This picture is of a ‘photonic molecule’, the latest development in our increasingly sophisticated control of photons. Bayer and colleagues (Phys. Rev. Lett. 81, 2582-2585; 1998) have built a range of these structures to test how pure modes of trapped light behave in them.

Until a few years ago, our manipulation of light was crude: creating photons of visible light by heating matter until its electrons vibrate violently enough to radiate; filtering them; bouncing them off mirrors. The light is generally incoherent, and has a wide range of colours. Lasers are a much more refined tool, producing a narrow beam of nearly monochromatic, coherent (in-phase) light.

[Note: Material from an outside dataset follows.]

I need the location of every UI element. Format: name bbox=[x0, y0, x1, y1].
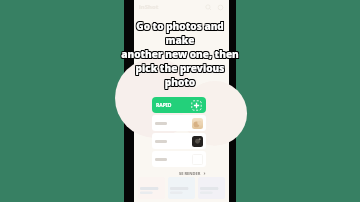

Even cleverer are photonic-bandgap materials, where scattering off periodic arrays of a dielectric prevents certain wavelengths of light from propagating. Such materials can be used to bend light around corners, and trap it in cavities.

Light can also been trapped in ‘photonic atoms’. A semiconductor layer is sandwiched between two mirrors, and an island is etched out of the overall structure. The refractive-index barrier between the semiconductor and the surrounding air allows photons to leak only slowly out of the sides; this confinement means that only resonant photon modes are excited. This technology may be used to make efficient semiconductor lasers with a single excited mode.

To take the idea a stage further, Bayer et al.linked pairs of gallium-arsenide photonic atoms with narrow bridges. As the bridge length was reduced, new photonic states emerged that are similar to the bonding and antibonding orbitals of the hydrogen molecule.

The aim now is to build more complicated photonic molecules to study this photon-matter interaction, and perhaps to learn something, by analogy, about electronic states in real molecules.